Après le 1er janvier 2000, des départements ont cherché à maintenir la couverture maladie des personnes exclues de la CMU, grâce à l'aide sociale facultative et à des partenariats avec les caisses d'assurance maladie. À l'instar de la Meurthe-et-Moselle. « La carte santé du département était plus avantageuse que la CMU », indique Bernard Leyet, directeur de la solidarité et de l'action sociale au conseil général. L'assemblée départementale a donc mis en place un dispositif relais de protection complémentaire intitulé Camille (complémentaire assurance maladie individuelle) destiné aux plus de 60 ans et aux handicapés situés juste au-dessus du seuil de revenus fixé pour bénéficier de la CMU leur permettant d'adhérer à un tarif préférentiel. « Votée sur les ressources propres du budget départemental, cette dépense est en forte augmentation, souligne Bernard Leyet, puisque le nombre de bénéficiaires est passé de 67 en 2001 à 350 à la mi-2002. » Cependant, l'aide sociale facultative n'est pas l'unique indicateur du dynamisme des départements en matière d'action sociale.

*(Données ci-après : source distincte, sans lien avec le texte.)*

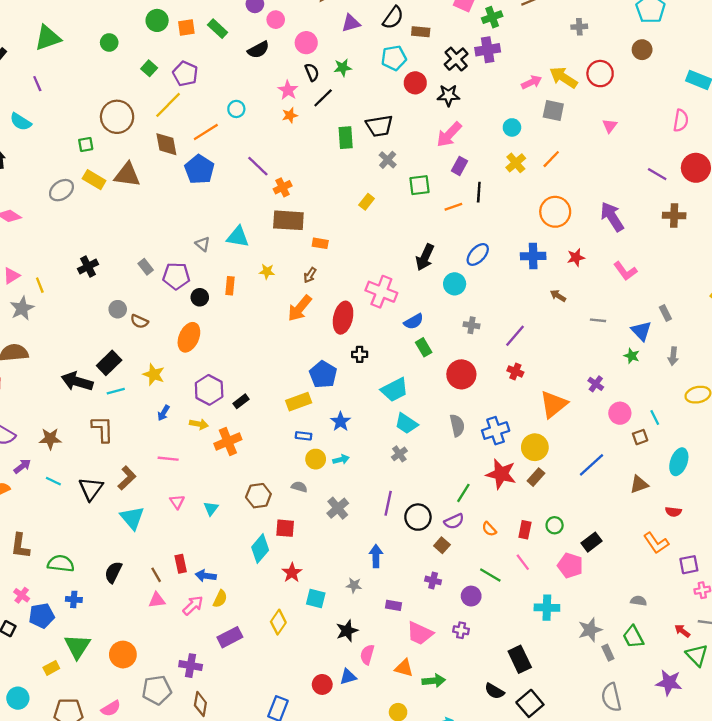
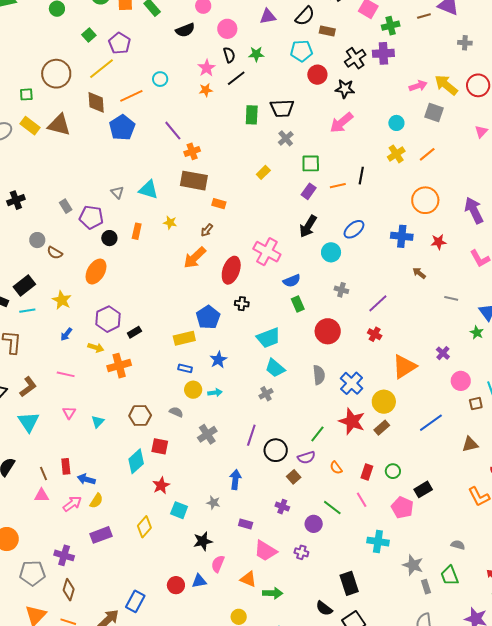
purple rectangle: (460, 166) -> (309, 191), moved
blue cross: (496, 431) -> (352, 383), turned -35
gray star: (590, 630) -> (413, 565), turned 30

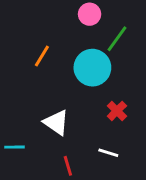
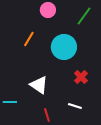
pink circle: (90, 14) -> (48, 10), moved
green line: (117, 39) -> (84, 16), moved

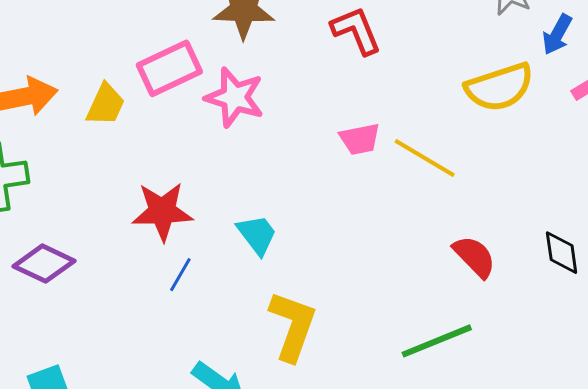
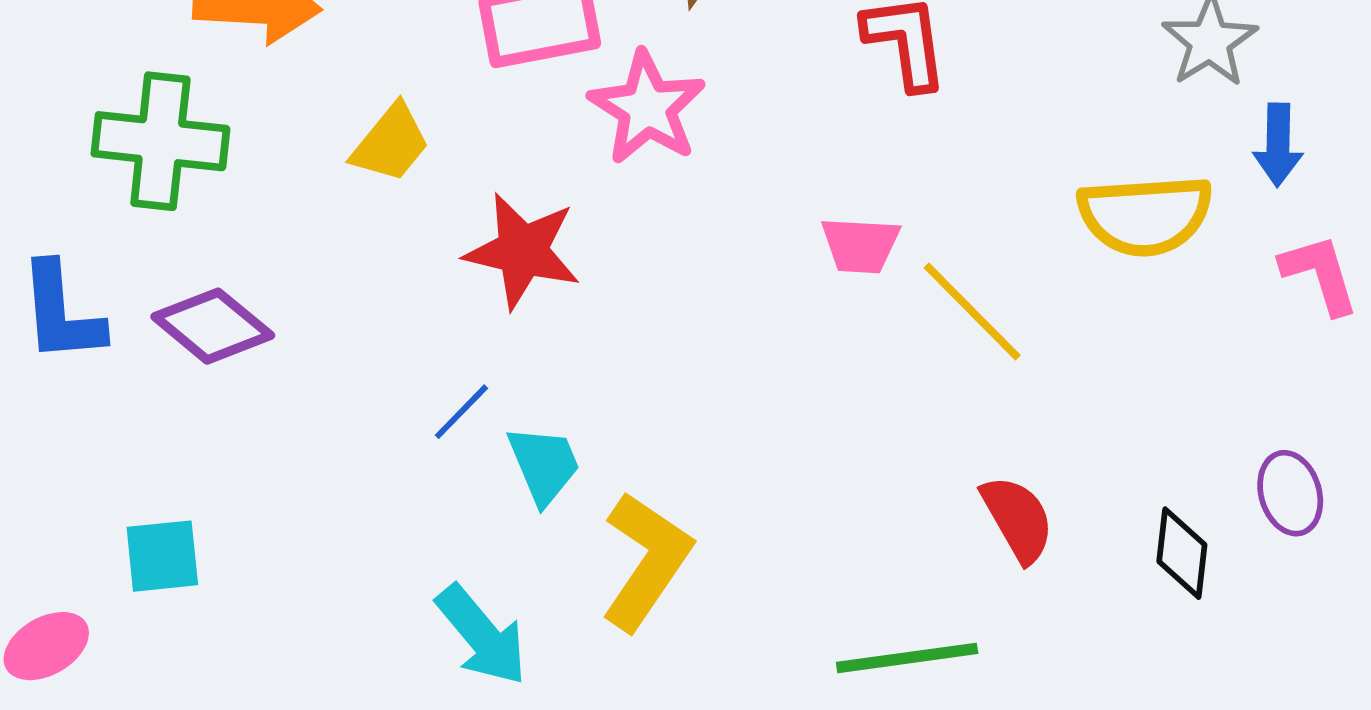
blue arrow: (557, 34) -> (1278, 145), turned -42
yellow trapezoid: (105, 105) -> (391, 143), moved
red star: (162, 211) -> (522, 251), moved
cyan trapezoid: (257, 235) -> (544, 465), moved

Le champ des missions obligatoires est suffisamment large pour laisser libre cours à des politiques ambitieuses. « Le Code de l'action sociale et des familles distingue les prestations financières, explique Marie-Christine Sarre, ancienne directrice du service d'action sociale de la Haute-Vienne (350 000 habitants), actuellement directrice adjointe de la solidarité départementale, chargée du développement social local, pour lesquelles il définit précisément des barèmes et procédures à suivre obligatoirement. En revanche, d'autres domaines d'intervention des départements sont présentés sans préciser leurs conditions de mise en œuvre. À charge pour le département de les imaginer et de les mettre en place. »

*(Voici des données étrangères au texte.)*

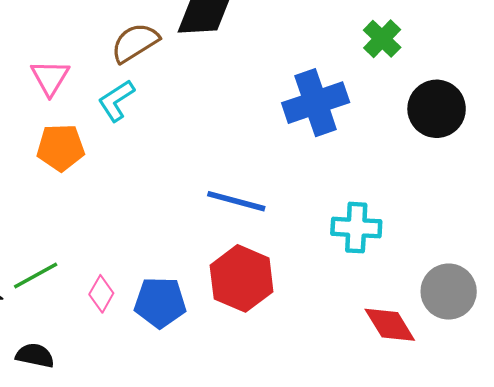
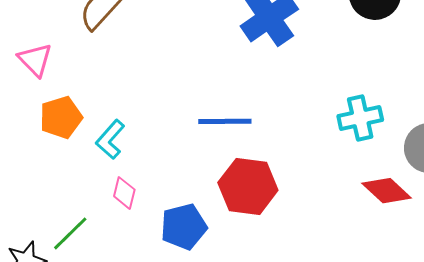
cyan L-shape: (116, 100) -> (110, 140), moved
cyan cross: (356, 228) -> (360, 118), moved
pink diamond: (101, 294) -> (124, 193), moved

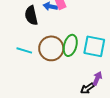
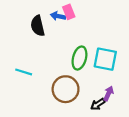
brown circle: (51, 48) -> (66, 89), moved
cyan line: (24, 50) -> (24, 72), moved

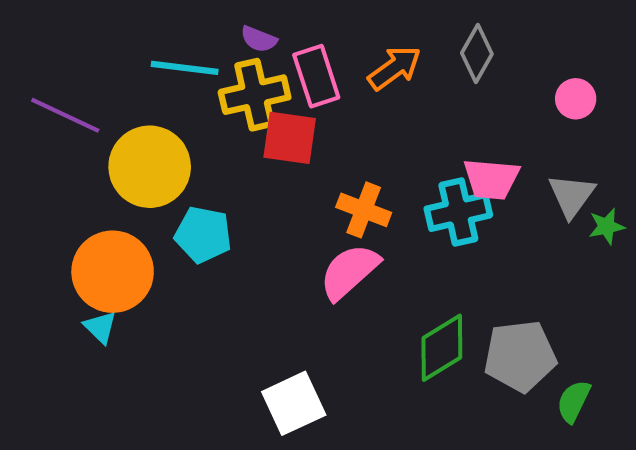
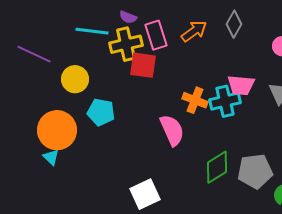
yellow circle: (150, 167) -> (75, 79), size x0.7
orange cross: (364, 210) -> (195, 100), moved
pink semicircle: (349, 272) -> (172, 130), turned 108

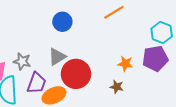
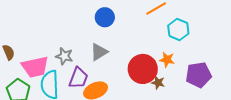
cyan hexagon: (162, 33) -> (178, 30), moved
purple pentagon: (155, 58) -> (199, 75), moved
red circle: (76, 74) -> (143, 69), moved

Dans ce domaine, les initiatives foisonnent. « Nous avons mis sur pied un partenariat interinstitutionnel, raconte Albert Gibello, maire d'Albertville et vice-président du conseil général de Savoie, à travers la réalisation d'un schéma départemental dépendance ciblé sur les personnes âgées et handicapées. Tous les acteurs de l'action sociale ont participé à son élaboration : la DDASS, la caisse d'allocations familiales, la MSA, la caisse primaire d'assurance maladie, les associations… » Cette démarche lancée par les élus il y a trois ans a notamment permis d'identifier les besoins d'accueil permanent ou temporaire des victimes de la maladie d'Alzheimer et a abouti à la création d'un second établissement d'accueil, financé aux deux tiers par le conseil général et pour le tiers restant par l'assurance maladie. En Meurthe-et-Moselle, le conseil général cherche à décloisonner l'action sociale. « Nous lions la culture et le social par des actions d'insertion par la culture, en collaboration avec le centre communal d'action sociale (CCAS) de Nancy », souligne Bernard Leyet, directeur de la solidarité et de l'action sociale du département. Le président du conseil général et le préfet ont planché sur un schéma d'aide sociale à l'enfance conjoint à celui de la protection judiciaire de la jeunesse, qui a contribué à diminuer le nombre d'enfants placés. Le département des Vosges privilégie des actions d'insertion au sens large, à l'image de chantiers artistiques ou de réhabilitation qui accueillent en permanence des RMIstes…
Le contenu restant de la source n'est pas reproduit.